Savona. C’è grande soddisfazione in casa Savona per il risultato nel dopopartita con il Milazzo. Ma l’allenatore Ninni Corda non nasconde la necessità di migliorare ancora.
“Nell’intervallo ero arrabbiatissimo – dice il tecnico biancoblù -. Non riuscivamo a giocare come volevamo e ho dovuto farmi sentire, gridando al punto che probabilmente ho perso qualche giorno di vita. Altri venti me li ha poi fatti perdere Fantini nel finale, fallendo quelle clamorose occasioni. Comunque nella ripresa le cose sono andate decisamente meglio e, dopo aver sbloccato il risultato, il torto è stato non chiudere prima il match. Anche su questo dovremo lavorare molto, perché complessivamente non abbiamo fatto una gran partita”.

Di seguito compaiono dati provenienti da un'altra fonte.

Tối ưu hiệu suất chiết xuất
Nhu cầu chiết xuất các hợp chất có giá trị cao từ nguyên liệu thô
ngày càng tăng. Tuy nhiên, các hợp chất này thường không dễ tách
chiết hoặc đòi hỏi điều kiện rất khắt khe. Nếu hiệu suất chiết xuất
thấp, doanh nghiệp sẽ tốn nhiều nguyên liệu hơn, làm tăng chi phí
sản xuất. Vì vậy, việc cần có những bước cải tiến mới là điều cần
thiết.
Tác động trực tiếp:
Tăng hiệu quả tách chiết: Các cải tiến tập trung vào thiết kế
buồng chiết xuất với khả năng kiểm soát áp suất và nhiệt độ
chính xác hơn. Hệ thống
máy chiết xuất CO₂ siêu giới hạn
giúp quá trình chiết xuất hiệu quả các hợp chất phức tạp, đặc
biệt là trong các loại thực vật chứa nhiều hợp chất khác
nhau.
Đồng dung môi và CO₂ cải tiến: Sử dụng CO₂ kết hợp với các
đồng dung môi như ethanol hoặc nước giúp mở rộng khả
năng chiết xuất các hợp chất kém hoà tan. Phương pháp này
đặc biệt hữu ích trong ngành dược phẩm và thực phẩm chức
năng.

Come nelle previsioni, il match è stato durissimo. “Lo sapevamo – afferma -. Avevamo studiato il Milazzo con mister Mattu. E’ squadra nemmeno lontana parente di quella vista all’andata e stanno onorando il campionato, lottando con tutte. Lo avevano fatto vedere con Alessandria e Castiglione, lo hanno confermato anche contro di noi”.
Pro Patria battuto a Venezia e Castiglione ko in casa col Fano. Cosa significa? “Che è un campionato imprevedibile e molto equilibrato – sottolinea Corda -. Non ci sono risultati scontati. Il settimo posto non è lontano e bisognerà mantenere altissima la concentrazione, perché chi sta dietro può far presto a recuperare”.

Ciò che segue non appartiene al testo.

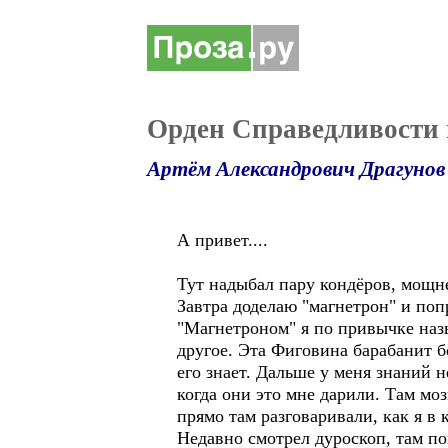
Орден Справедливости 
Артём Александрович Драгунов
А привет....
Тут надыбал пару кондёров, мощне
Завтра доделаю "магнетрон" и поп
"Магнетроном" я по привычке наз
другое. Эта Фиговина барабанит б
его знает. Дальше у меня знаний 
когда они это мне дарили. Там моз
прямо там разговаривали, как я в 
Недавно смотрел дуроскоп, там по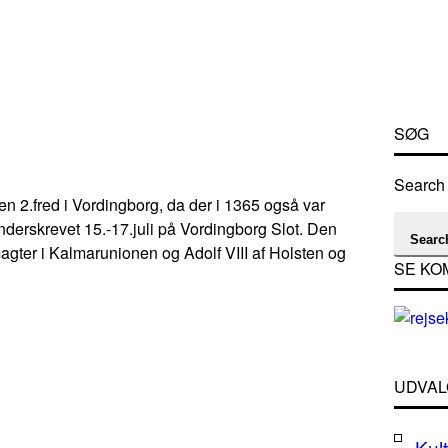
SØG
Search 
en 2.fred i Vordingborg, da der i 1365 også var
nderskrevet 15.-17.juli på Vordingborg Slot. Den
Searc
gter i Kalmarunionen og Adolf VIII af Holsten og
SE KO
UDVAL
Kult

Fissa una tabella di marcia anche Davide Sentinelli, che sta dando un contributo fondamentale in termini di qualità ed esperienza. “Bisogna fare più punti possibile da qui alla sfida diretta contro il Castiglione – dichiara -, che potrebbe essere decisiva. Ovvero, dobbiamo trasformare il nostro campo di casa in un fortino inespugnabile e, come già accaduto a Mantova, tornare dalle trasferte con più punti possibile”.
Match col Milazzo di grande difficoltà. “Nel primo tempo contro vento abbiamo sofferto – spiega Sentinelli -. In più loro cercavano sempre di perdere tempo. Meglio nella ripresa e, una volta sbloccato il risultato, tutto è stato più facile. Quanto visto questa domenica non fa che confermare che non ci sono partite facili e difficili: ogni domenica bisogna lottare per portare a casa un risultato positivo”.
La sensazione è che in difesa l’intesa con Marconi sia molto buona. “Migliora partita dopo partita – conclude -, ma è buona anche con gli altri compagni di reparto”.